A crucial voice in the burgeoning movement of feminist fiction from South Korea, Ha is a master of atmospheric suspense whose stories use shock and horror to dissect contemporary gender-based violence and its historical roots ... We could call Ha’s personal genre 'domestic surrealism' ... Janet Hong’s translation and rendering of Ha’s style is so uniformly applied that it brings an extra cohesiveness to the collection. In fact, it is precisely the detached coolness of this voice that is so effectively disturbing in conjunction with the grotesque facts it describes. They are tales that could appear sprawled across the front page of a tabloid, but Hong treats them without a hint of sensationalism ... While her characters are decidedly plain (corpse notwithstanding), Ha’s landscapes are elegant and painterly, expertly exposing the fissures between appearances and reality ... Each story is a clever investigation into the tensions between the personal and the communal, violence and peace—particularly in the lives of women. The moments of true horror are carefully rationed, showing the author’s mastery of atmospheric suspense. Yet she makes no real conclusions or judgments—the stories are cold cases. Ha peels back the layers encasing crimes of hatred, misogyny, and despair, but never quite lays blame or follows them through to see justice done. Is the jury out, or is she leaving the verdict to the reader? Perhaps she is unwilling to appease our need for a moral to the story—after all, these aim to be depictions of real life, not fables ... After an acclaimed debut, Bluebeard’s First Wife is a forceful and impressive second collection. These stories succeed in unsettling us, not only by exposing our worst nightmares about what lies behind forbidden doors, but also by asking us whose fault it was to enter. The answer is clear, isn’t it?
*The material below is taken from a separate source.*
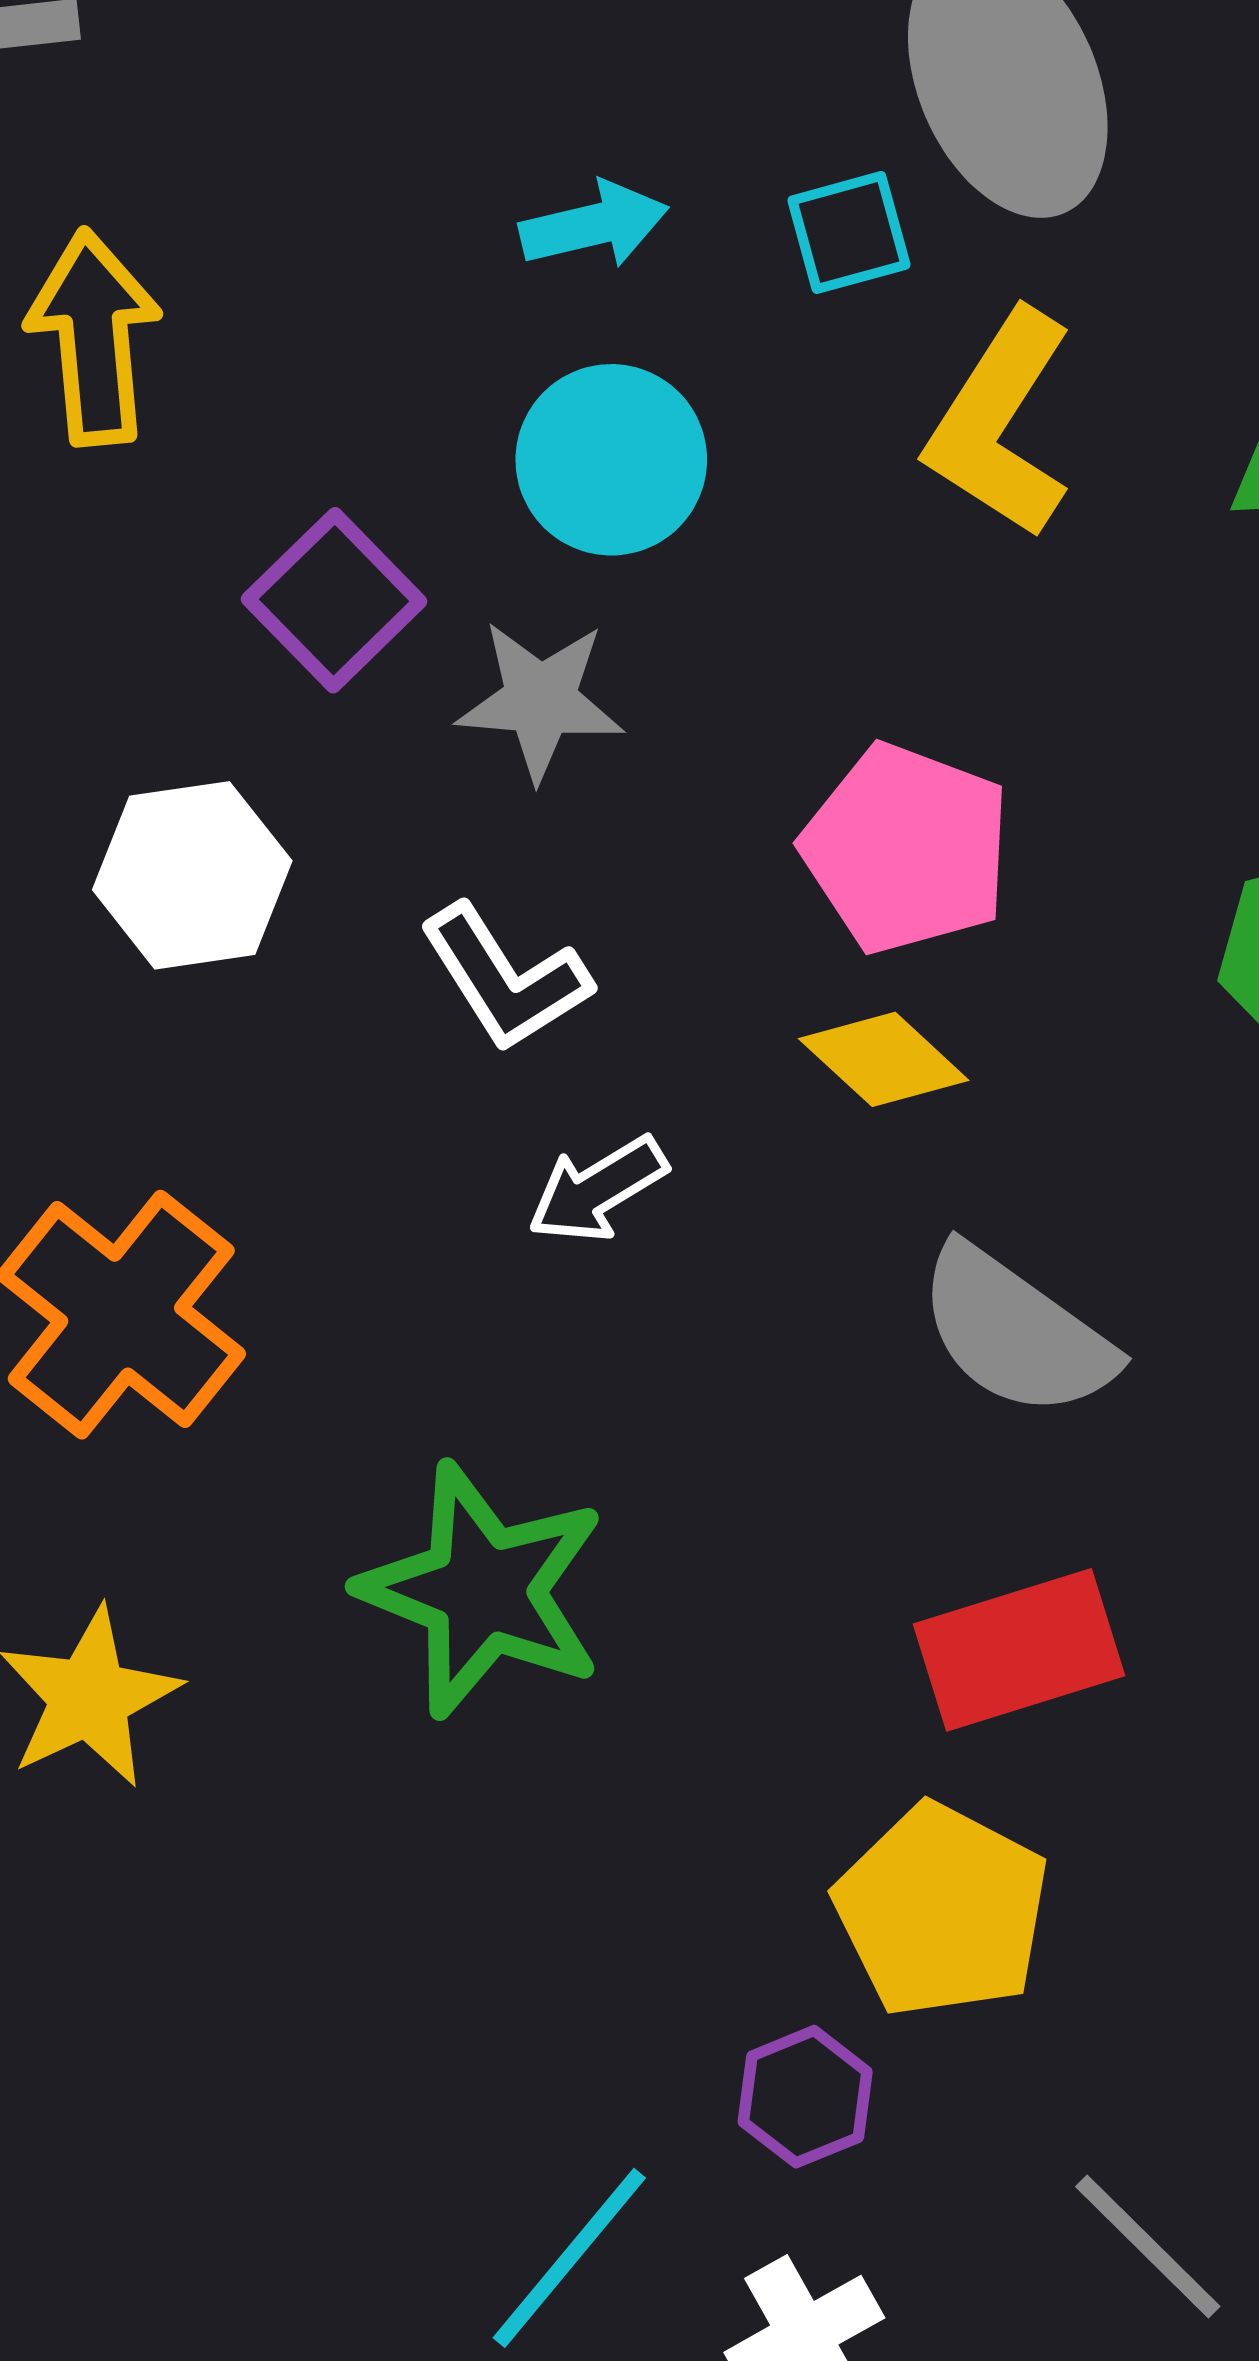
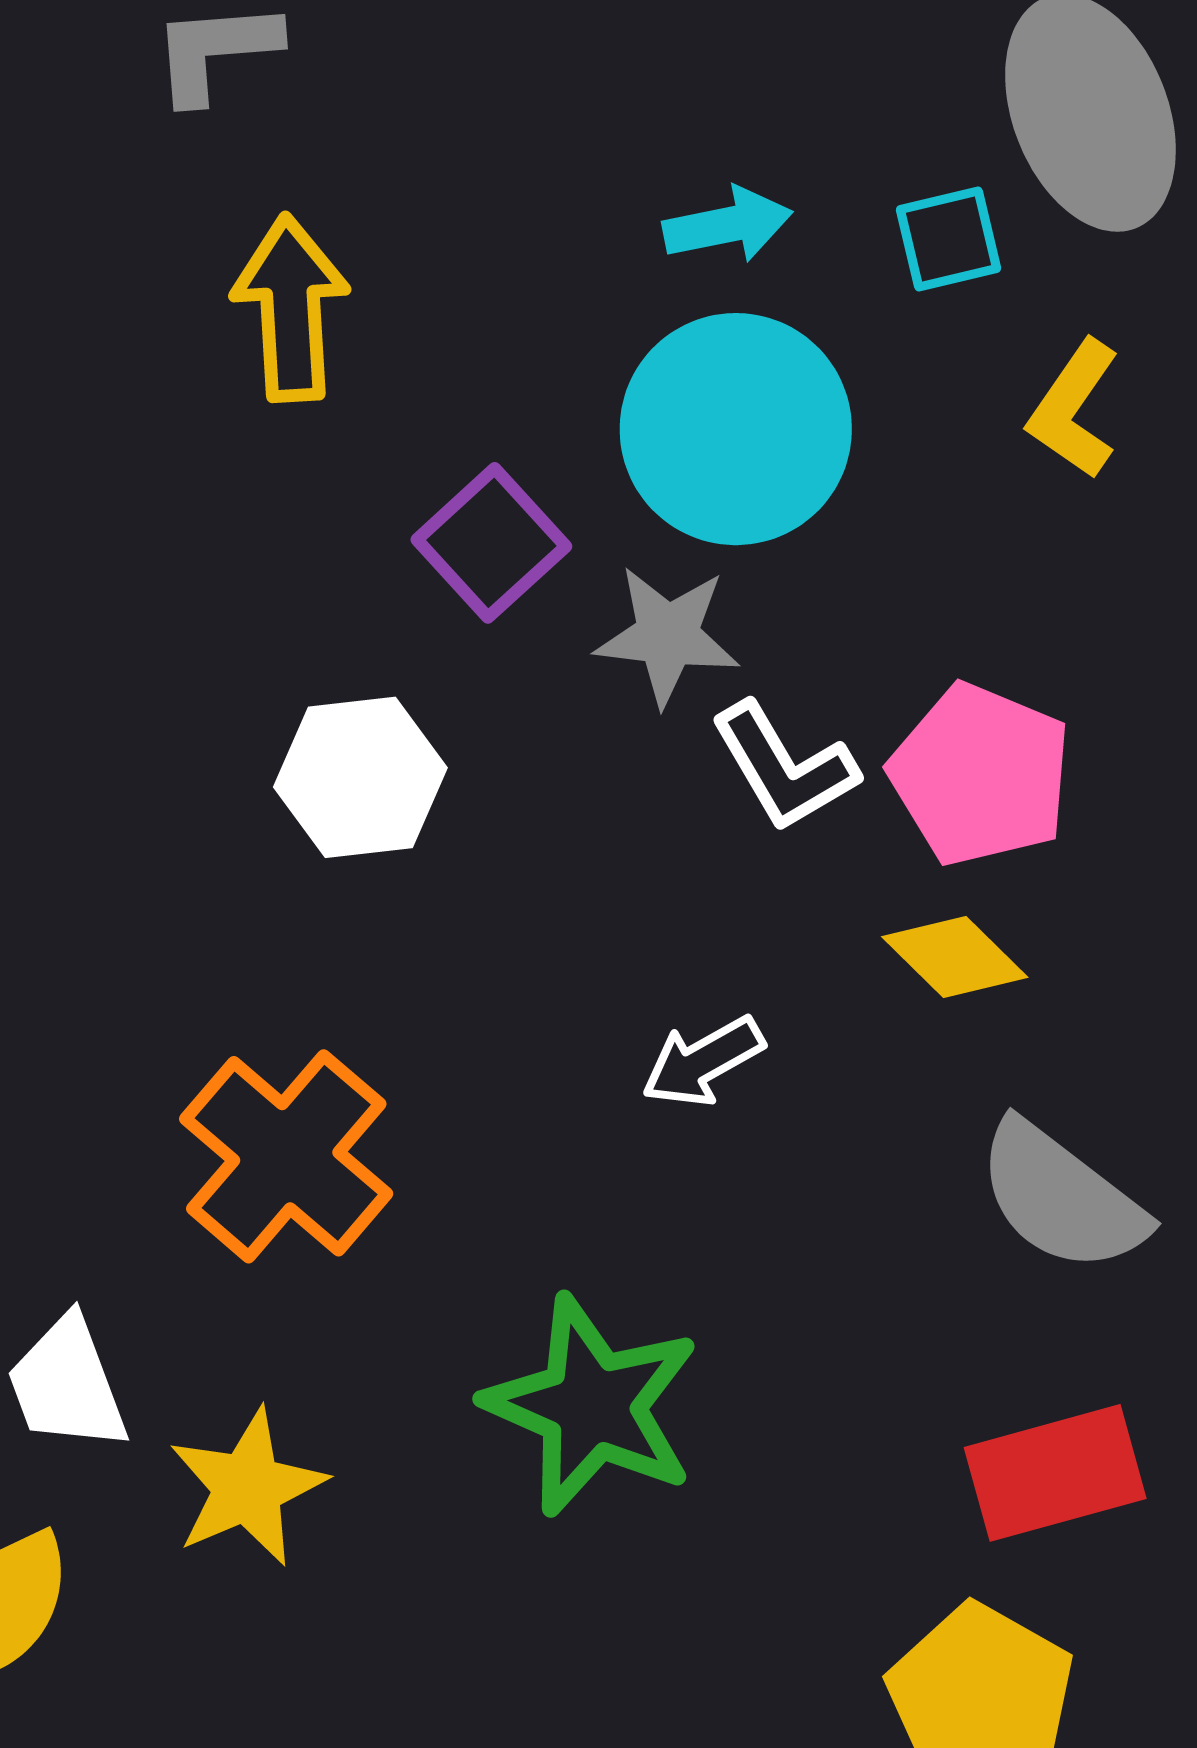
yellow L-shape: (1000, 424) -> (1074, 409), size x0.7
cyan circle: (611, 460) -> (736, 429), size x1.4
white L-shape: (505, 978) -> (784, 767), moved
Misdirection abounds in the collection, a technique which naturally—and delightfully so—acts in juxtaposition to the author’s straightforward writing style. While beautifully crafted, most of Ha’s sentences are succinct in structure and detail, with only occasional pitstops for mischievous flourishes ... Upon first blush, the stories of Ha Seong-Nan appear both accessible and familiar in ambition. They rely on common narrative sparks and are presented without stylistic overkill. Yet this veneer permits Ha to shake each story like a snow globe, blurring the obvious and constructing something new and unpredicted ... We can all only hope that Janet Hong’s terrific translations continue and that they provide the English-speaking world opportunities for enchantment by a master storyteller for years to come.